Le président Irfaan Ali a prononcé mardi un discours lors des funérailles de l’ancien président surinamien Chandrikapersad Santokhi, réfléchissant aux liens forts qu’ils partageaient en tant que dirigeants régionaux et à leur engagement mutuel à approfondir les relations bilatérales entre leurs deux pays.
Le dirigeant guyanais a également profité de l’occasion pour aborder subtilement la question du fleuve Corentyne, soulignant que l’ancien président Santokhi considérait la voie navigable partagée comme un passage d’unité entre les deux pays, et non comme une frontière de discorde.
« Il croyait que les fortunes de nos deux terres étaient liées… Il parlait souvent du fleuve non pas comme d’une ligne entre nous mais comme d’une veine reliant deux cœurs, d’un passage d’unité, et non d’une frontière de discorde », a exprimé le président Ali.
Le Suriname a récemment institué des taxes pour l’utilisation de la rivière Corentyne, qui borde les deux pays – une mesure qui, selon les acteurs locaux, aura un impact significatif sur les activités économiques en Guyane, en particulier dans la région de Berbice.
Le Guyana a déjà formellement protesté contre cette décision, le président Ali ayant précédemment déclaré que « des mesures de cette nature risquent de créer des obstacles inutiles au commerce et pourraient miner la confiance des entreprises qui dépendent de conditions d’exploitation prévisibles et équitables ».
Le président Ali avait également rappelé au gouvernement du Suriname que « les entreprises et les investisseurs surinamais bénéficient depuis longtemps des opportunités au sein de notre économie, où ils opèrent sans discrimination ni restriction indue.

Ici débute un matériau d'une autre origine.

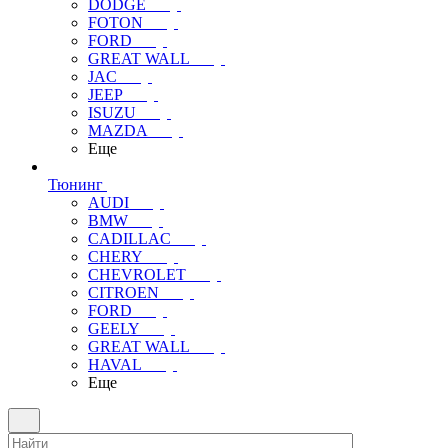
DODGE
FOTON
FORD
GREAT WALL
JAC
JEEP
ISUZU
MAZDA
Еще
Тюнинг
AUDI
BMW
CADILLAC
CHERY
CHEVROLET
CITROEN
FORD
GEELY
GREAT WALL
HAVAL
Еще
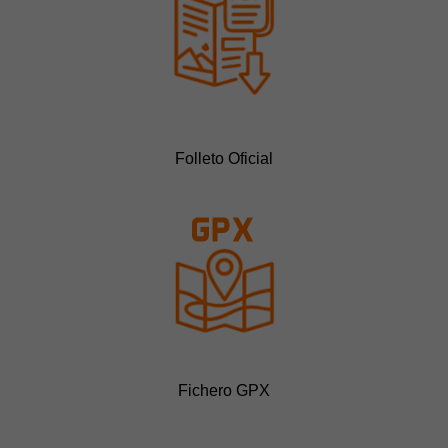
Folleto Oficial
Fichero GPX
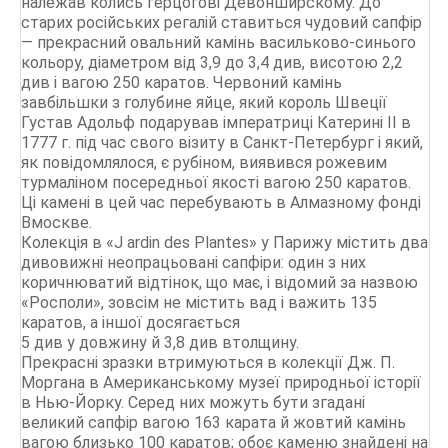
належав колись герцогові Девонширскому. До
старих російських регалій ставиться чудовий сапфір
— прекрасний овальний камінь васильково-синього
кольору, діаметром від 3,9 до 3,4 див, висотою 2,2
див і вагою 250 каратов. Червоний камінь
завбільшки з голубине яйце, який король Швеції
Густав Адольф подарував імператриці Катерині II в
1777 г. під час свого візиту в Санкт-Петербург і який,
як повідомлялося, є рубіном, виявився рожевим
турмаліном посередньої якості вагою 250 каратов.
Ці камені в цей час перебувають в Алмазному фонді
Вмоскве.
Колекція в «J ardin des Plantes» у Парижу містить два
дивовижні неопрацьовані сапфіри: один з них
коричнюватий відтінок, що має, і відомий за назвою
«Росполи», зовсім не містить вад і важить 135
каратов, а іншої досягається
5 див у довжину й 3,8 див втолщину.
Прекрасні зразки втримуються в колекції Дж. П.
Моргана в Американському музеї природньої історії
в Нью-Йорку. Серед них можуть бути згадані
великий сапфір вагою 163 карата й жовтий камінь
вагою близько 100 каратов; обоє каменю знайдені на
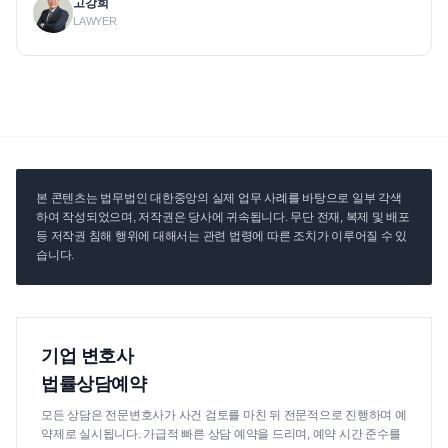
고강희
LAWYER
본 콘텐츠는 법무법인 대한중앙의 실제 업무 사례를 바탕으로 일부 각색
하여 작성되었으며, 저작권은 당사에 귀속됩니다. 무단 전재, 복제 및 배포
등 저작권 침해 행위에 대해서는 관련 법령에 따른 조치가 이루어질 수 있
습니다.
기업 변호사
법률상담예약
모든 상담은 전문변호사가 사건 검토를 마친 뒤 전문적으로 진행하며 예
약제로 실시됩니다. 가급적 빠른 상담 예약을 드리며, 예약 시간 준수를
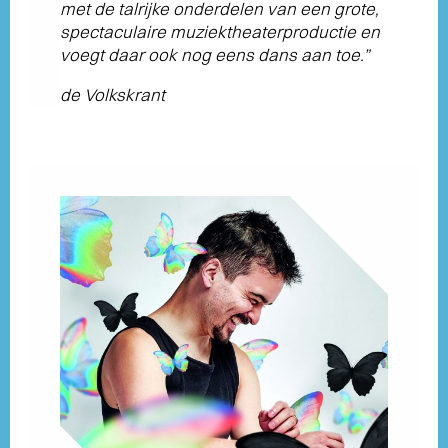
met de talrijke onderdelen van een grote,
spectaculaire muziektheaterproductie en
voegt daar ook nog eens dans aan toe.”
de Volkskrant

Cette ouverture a été la pierre angulaire de notre engagement ».
Lors des obsèques, le chef de l’État guyanais a souligné que l’ancien président Santokhi l’avait compris.
« Chandrikapersad Santokhi savait que le véritable partenariat entre les États doit vivre dans et à travers les gens, les marchés, dans les petits bateaux traversant le fleuve qui nous relie. Il a encouragé nos secteurs privés à tisser ensemble, comprenant que la croissance ne se forme pas seulement dans les lieux du pouvoir mais se forge le long des rives du fleuve, dans le travail patient des mains. Il rêvait de ponts, nés d’acier et de béton, d’autres de confiance qui lieraient plus étroitement la Guyane et le Suriname, et de toujours revenir à la vérité simple et douloureuse, que ce que nous construisons doit reposer sur l’équité et la neutralité », a réfléchi le président Ali.
« Il nous a rappelé que les petits États côte à côte peuvent atteindre ce qu’aucun d’eux ne pourra jamais atteindre seul. Il a appelé à des liens sûrs et mutuellement bénéfiques et il a vécu selon cette mesure dans chaque conversation, chaque poignée de main et chaque moment de résolution », a ajouté le président guyanais.